• _Required work_
Your task is to give the number of lines in the listing that include "cette", and nothing else.
▼
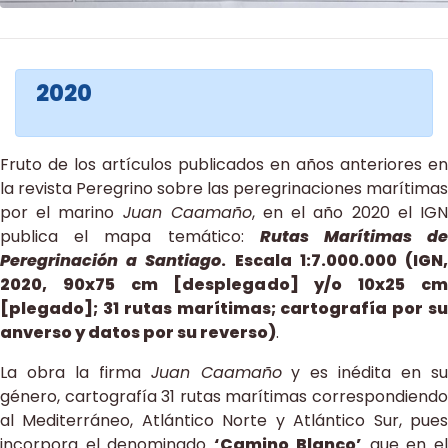
2020
Fruto de los artículos publicados en años anteriores en
la revista Peregrino sobre las peregrinaciones marítimas
por el marino
Juan Caamaño
, en el año 2020 el IG
publica el mapa temático:
Rutas Marítimas d
Peregrinación a Santiago
. Escala 1:7.000.000 (IGN
2020, 90x75 cm [desplegado] y/o 10x25 cm
[plegado]; 31 rutas marítimas; cartografía por su
anverso y datos por su reverso)
.
La obra la firma
Juan Caamaño
y es inédita en s
género, cartografía 31 rutas marítimas correspondiendo
al Mediterráneo, Atlántico Norte y Atlántico Sur, pues
incorpora el denominado
‘Camino Blanco’
que en e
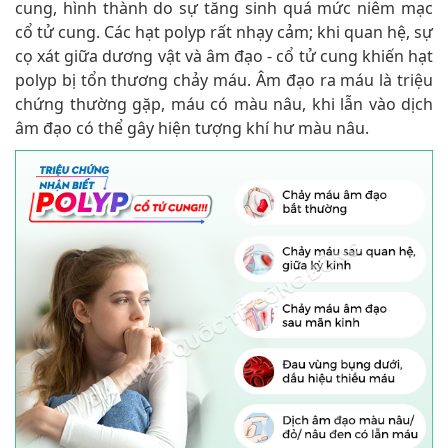
cung, hình thành do sự tăng sinh quá mức niêm mạc
cổ tử cung. Các hạt polyp rất nhạy cảm; khi quan hệ, sự
cọ xát giữa dương vật và âm đạo - cổ tử cung khiến hạt
polyp bị tổn thương chảy máu. Âm đạo ra máu là triệu
chứng thường gặp, máu có màu nâu, khi lẫn vào dịch
âm đạo có thể gây hiện tượng khí hư màu nâu.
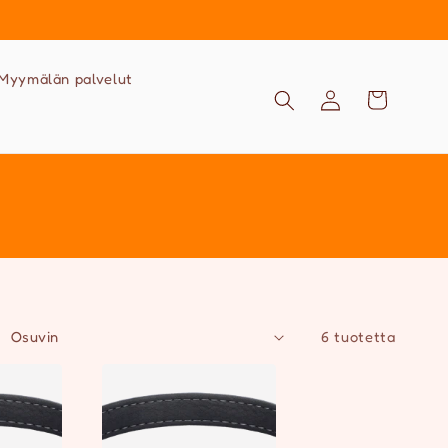
Myymälän palvelut
Kirjaudu
Ostoskori
sisään
6 tuotetta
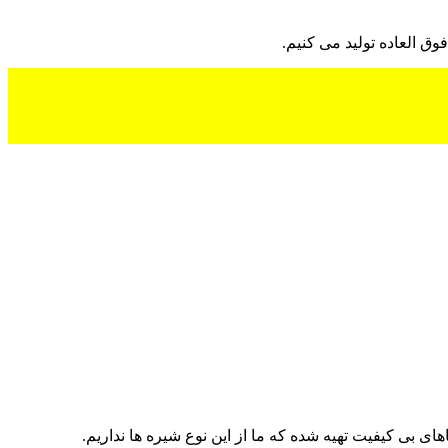
وق العاده تولید می کنیم.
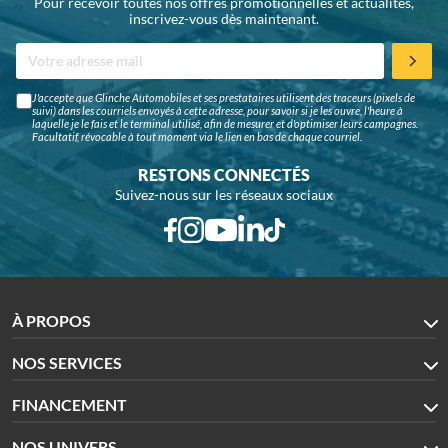
Pour recevoir toutes nos offres promotionnelles et actualités,
inscrivez-vous dès maintenant.
J'accepte que Glinche Automobiles et ses prestataires utilisent des traceurs (pixels de
suivi) dans les courriels envoyés à cette adresse, pour savoir si je les ouvre, l'heure à
laquelle je le fais et le terminal utilisé, afin de mesurer et d'optimiser leurs campagnes.
Facultatif, révocable à tout moment via le lien en bas de chaque courriel.
RESTONS CONNECTÉS
Suivez-nous sur les réseaux sociaux
À PROPOS
NOS SERVICES
FINANCEMENT
NOS UNIVERS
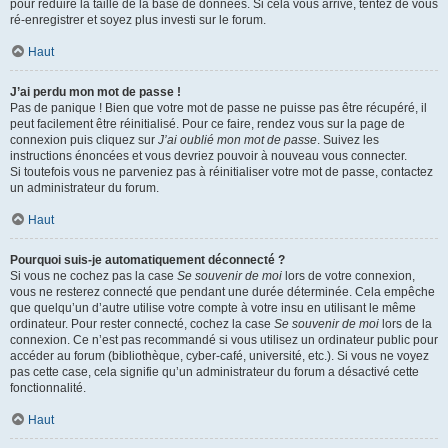
pour réduire la taille de la base de données. Si cela vous arrive, tentez de vous
ré-enregistrer et soyez plus investi sur le forum.
Haut
J’ai perdu mon mot de passe !
Pas de panique ! Bien que votre mot de passe ne puisse pas être récupéré, il
peut facilement être réinitialisé. Pour ce faire, rendez vous sur la page de
connexion puis cliquez sur
J’ai oublié mon mot de passe
. Suivez les
instructions énoncées et vous devriez pouvoir à nouveau vous connecter.
Si toutefois vous ne parveniez pas à réinitialiser votre mot de passe, contactez
un administrateur du forum.
Haut
Pourquoi suis-je automatiquement déconnecté ?
Si vous ne cochez pas la case
Se souvenir de moi
lors de votre connexion,
vous ne resterez connecté que pendant une durée déterminée. Cela empêche
que quelqu’un d’autre utilise votre compte à votre insu en utilisant le même
ordinateur. Pour rester connecté, cochez la case
Se souvenir de moi
lors de la
connexion. Ce n’est pas recommandé si vous utilisez un ordinateur public pour
accéder au forum (bibliothèque, cyber-café, université, etc.). Si vous ne voyez
pas cette case, cela signifie qu’un administrateur du forum a désactivé cette
fonctionnalité.
Haut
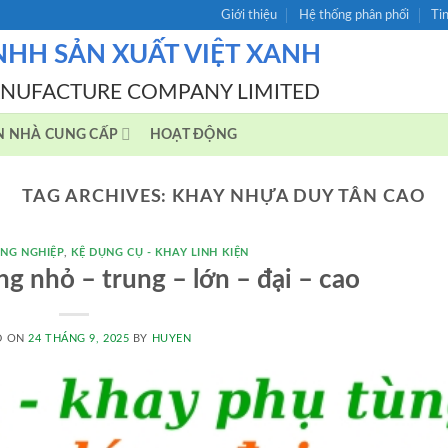
Giới thiệu
Hệ thống phân phối
Ti
NHH SẢN XUẤT VIỆT XANH
ANUFACTURE COMPANY LIMITED
N NHÀ CUNG CẤP
HOẠT ĐỘNG
TAG ARCHIVES:
KHAY NHỰA DUY TÂN CAO
NG NGHIỆP
,
KỆ DỤNG CỤ - KHAY LINH KIỆN
g nhỏ – trung – lớn – đại – cao
D ON
24 THÁNG 9, 2025
BY
HUYEN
▲
• _Result below_
2